• [Task goal]:
Could you restate the entries below word for word and leave the images out?

Stored data
★ ★ ★
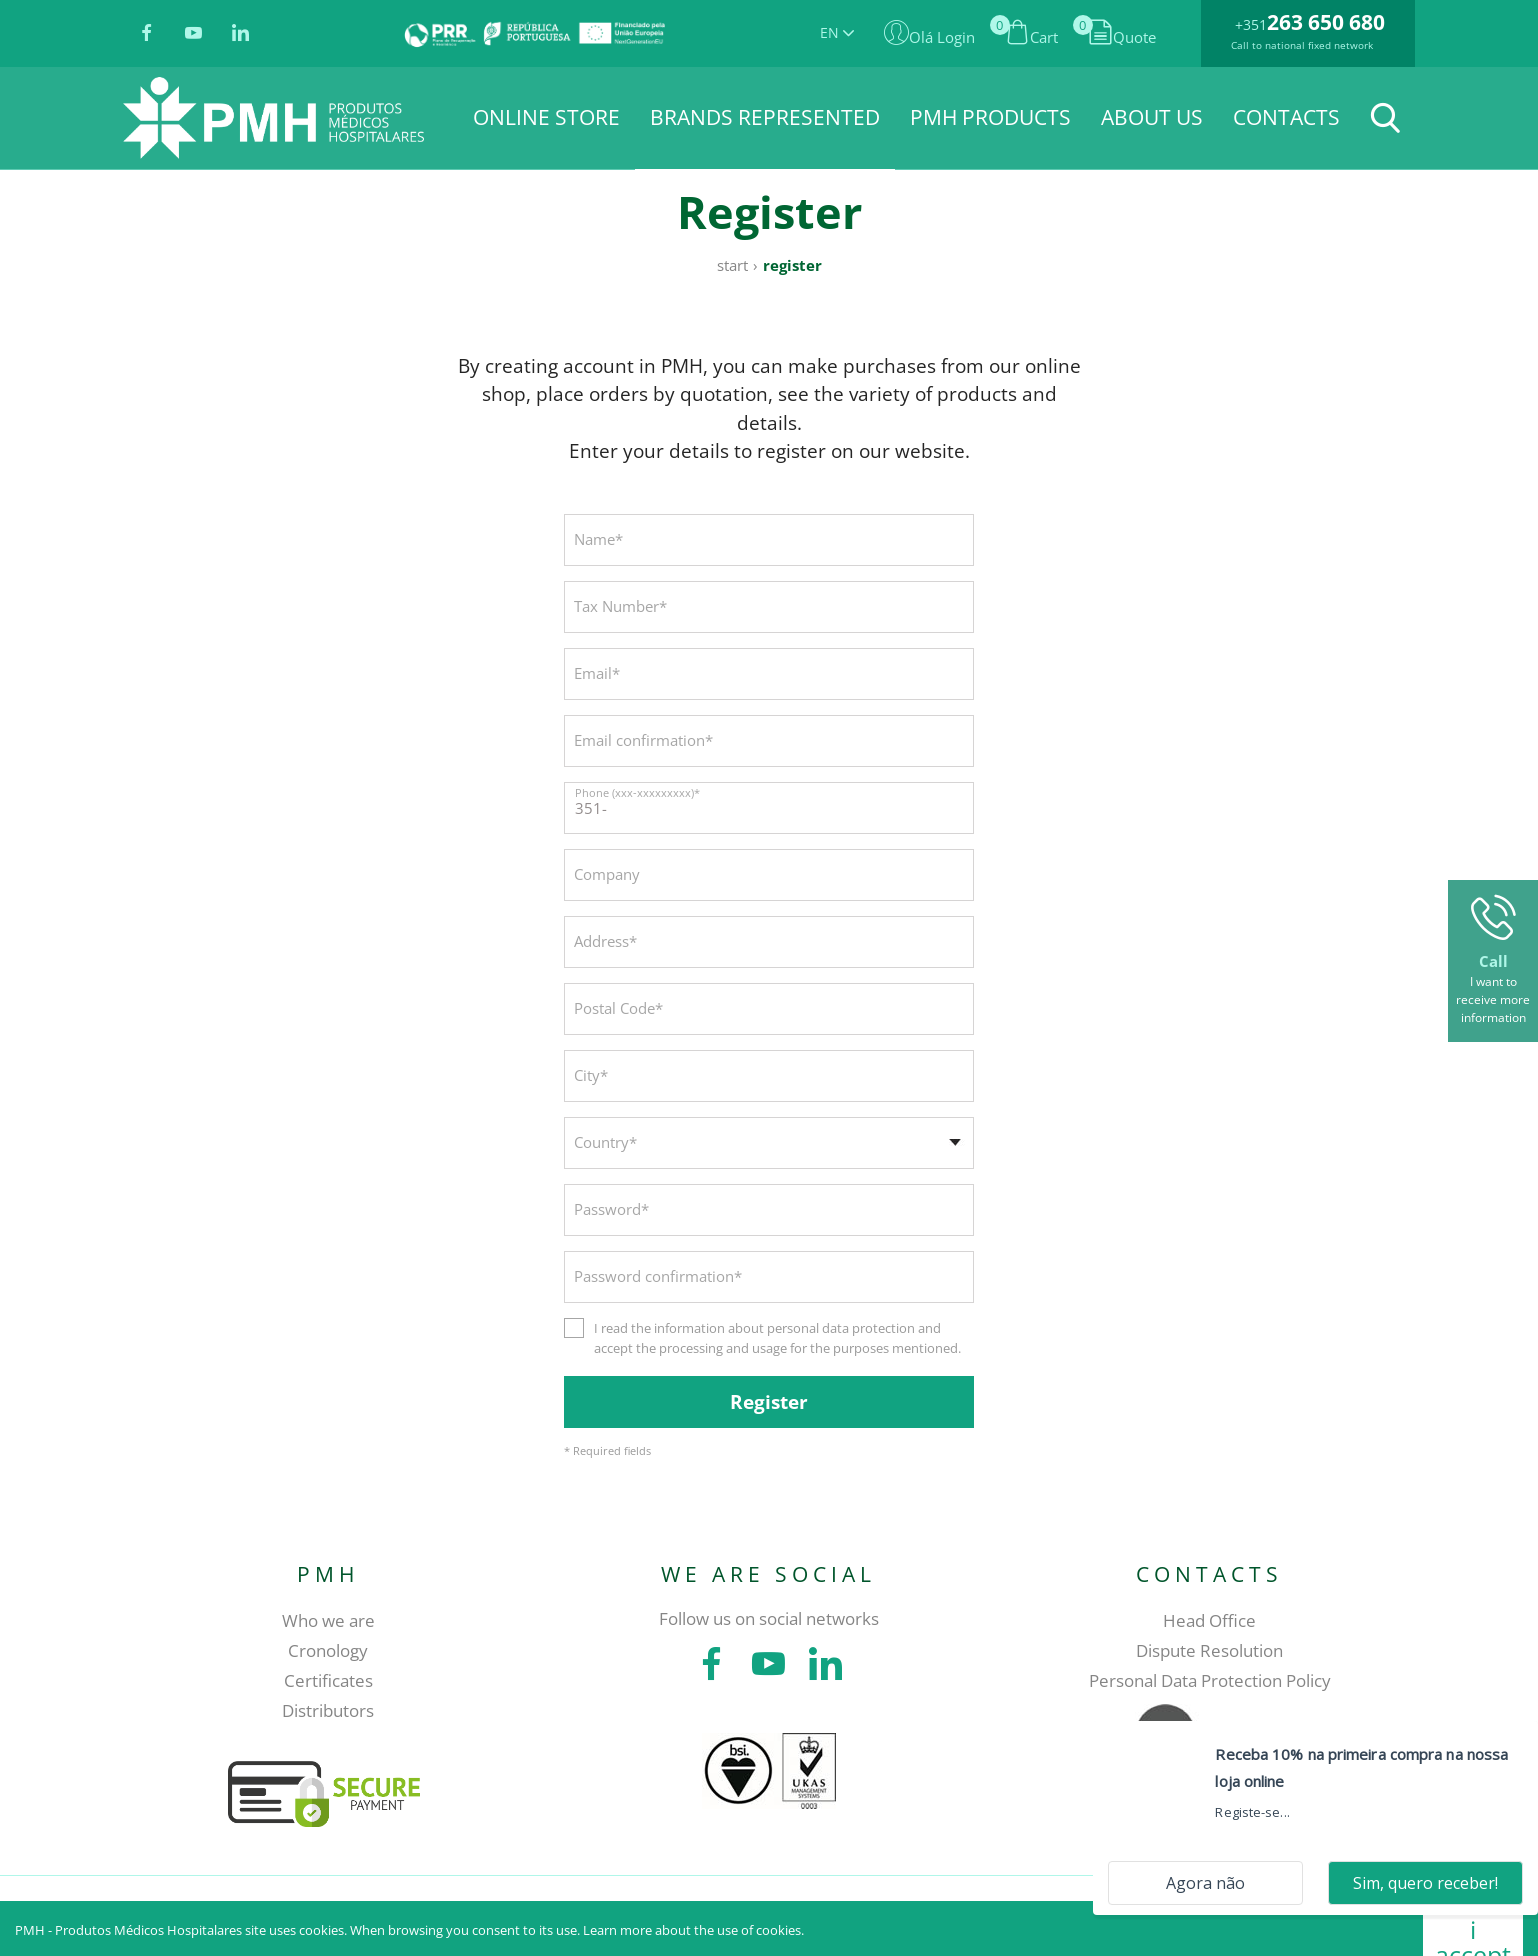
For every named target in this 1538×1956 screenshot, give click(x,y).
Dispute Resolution (1209, 1650)
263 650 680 (1326, 22)
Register (792, 265)
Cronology (328, 1650)
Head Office (1209, 1620)
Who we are (328, 1620)
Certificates (328, 1680)
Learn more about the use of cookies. (693, 1930)
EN (837, 32)
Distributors (328, 1710)
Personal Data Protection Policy (1210, 1680)
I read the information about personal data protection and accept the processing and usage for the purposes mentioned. (777, 1338)
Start (732, 265)
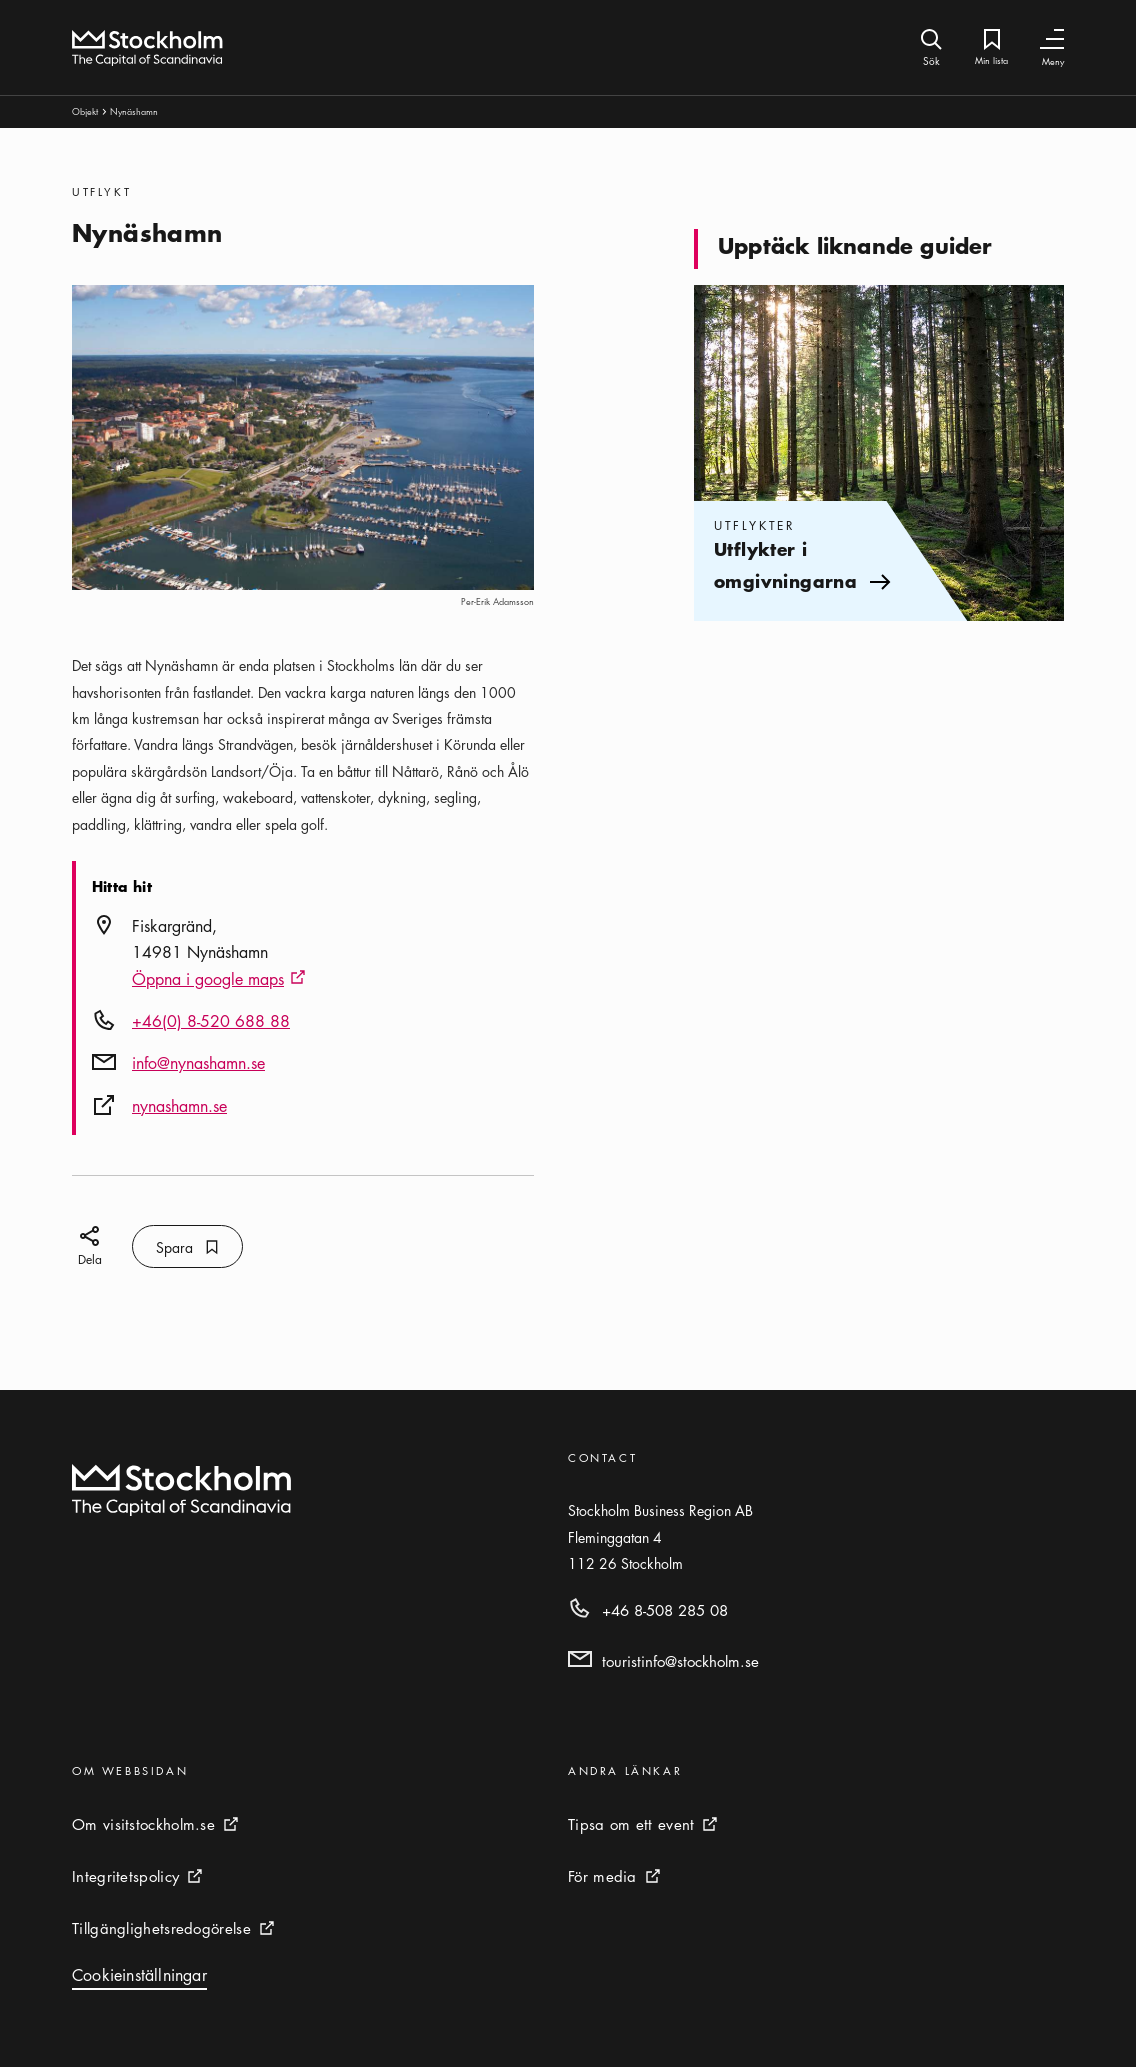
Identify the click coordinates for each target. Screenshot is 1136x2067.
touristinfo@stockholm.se (680, 1661)
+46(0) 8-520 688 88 (211, 1021)
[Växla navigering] (1052, 39)
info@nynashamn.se (198, 1063)
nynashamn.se (179, 1106)
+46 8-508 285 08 (665, 1610)
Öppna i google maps (219, 980)
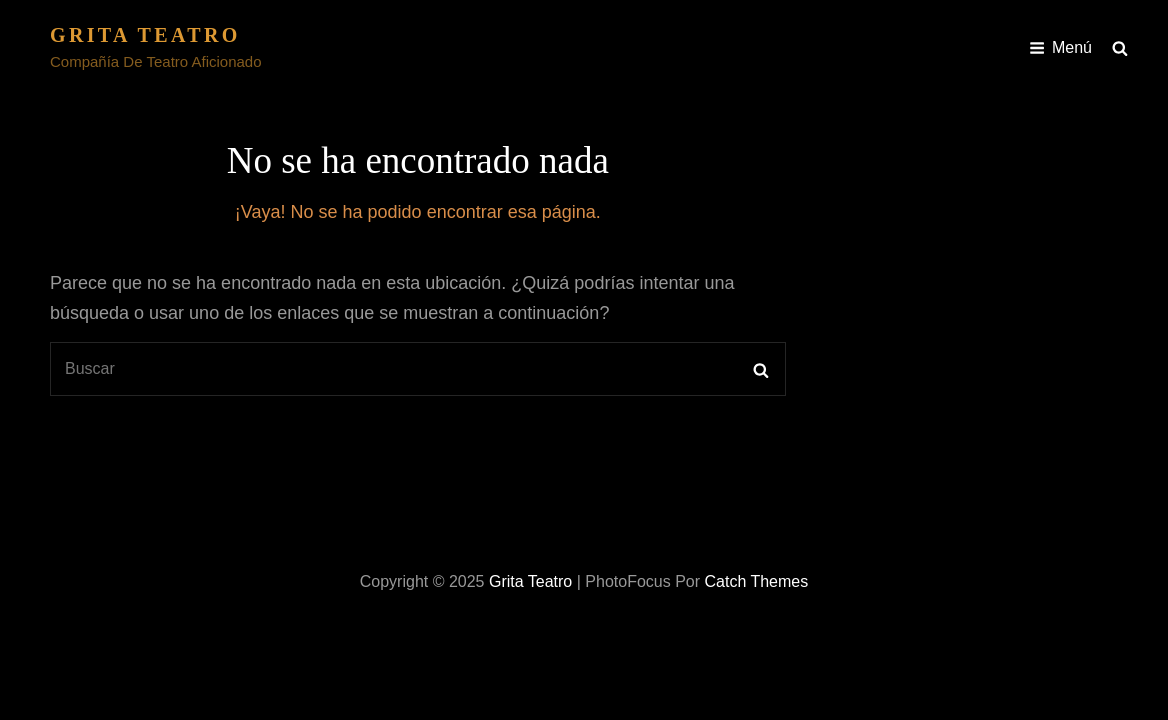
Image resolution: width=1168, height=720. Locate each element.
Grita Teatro (145, 35)
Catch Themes (756, 581)
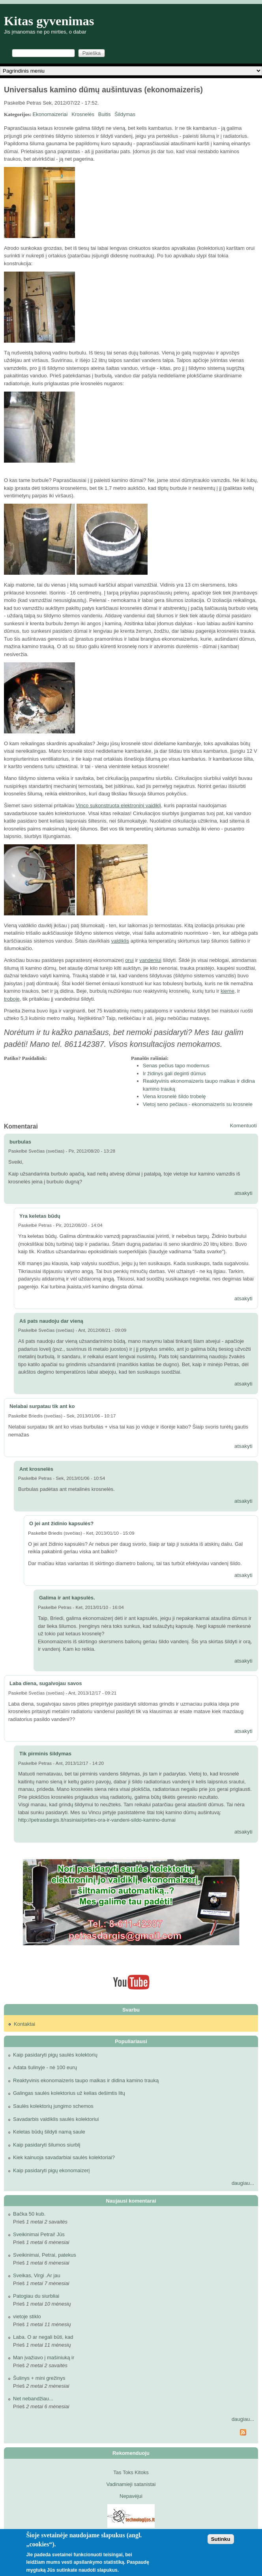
★ ★ ★
• [Solution to this exercise]:
For every named target in this 1538×1956 screenshot, give click(x,y).
Dispute Resolution (1209, 1650)
263 650 680 (1326, 22)
Register (792, 265)
Cronology (328, 1650)
Head Office (1209, 1620)
Who we are (328, 1620)
Certificates (328, 1680)
Learn more about the use of cookies. (693, 1930)
EN (837, 32)
Distributors (328, 1710)
Personal Data Protection Policy (1210, 1680)
I read the information about personal data protection and accept the processing and usage for the purposes mentioned. (777, 1338)
Start (732, 265)
Identify the click coordinates for each target. Screenshot is 1136x2067.
touristinfo@stockholm.se (680, 1661)
+46(0) 8-520 688 88 (211, 1021)
[Växla navigering] (1052, 39)
info@nynashamn.se (198, 1063)
nynashamn.se (179, 1106)
+46 8-508 285 08 (665, 1610)
Öppna i google maps (219, 980)
Image resolution: width=1168, height=720. Locate each element.
Grita Teatro (145, 35)
Catch Themes (756, 581)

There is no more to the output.